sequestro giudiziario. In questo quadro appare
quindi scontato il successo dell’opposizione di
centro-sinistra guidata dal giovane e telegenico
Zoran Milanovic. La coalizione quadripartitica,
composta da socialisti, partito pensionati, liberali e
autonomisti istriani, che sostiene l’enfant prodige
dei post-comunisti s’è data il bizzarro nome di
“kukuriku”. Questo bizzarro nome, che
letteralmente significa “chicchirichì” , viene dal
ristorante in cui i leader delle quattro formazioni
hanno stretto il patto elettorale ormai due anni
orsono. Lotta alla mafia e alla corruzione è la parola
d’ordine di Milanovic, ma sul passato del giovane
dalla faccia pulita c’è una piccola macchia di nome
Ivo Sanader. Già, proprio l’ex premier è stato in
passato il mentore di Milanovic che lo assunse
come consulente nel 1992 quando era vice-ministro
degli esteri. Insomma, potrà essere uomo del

______

_ASSIGNMENT_.
With the line containing "Zoran Milanovic. La" as the first and the last line of the data as the final one, copy every line between them exactly, those two included.

_WRITTEN SOLUTION_.
Zoran Milanovic. La coalizione quadripartitica,
composta da socialisti, partito pensionati, liberali e
autonomisti istriani, che sostiene l’enfant prodige
dei post-comunisti s’è data il bizzarro nome di
“kukuriku”. Questo bizzarro nome, che
letteralmente significa “chicchirichì” , viene dal
ristorante in cui i leader delle quattro formazioni
hanno stretto il patto elettorale ormai due anni
orsono. Lotta alla mafia e alla corruzione è la parola
d’ordine di Milanovic, ma sul passato del giovane
dalla faccia pulita c’è una piccola macchia di nome
Ivo Sanader. Già, proprio l’ex premier è stato in
passato il mentore di Milanovic che lo assunse
come consulente nel 1992 quando era vice-ministro
degli esteri. Insomma, potrà essere uomo del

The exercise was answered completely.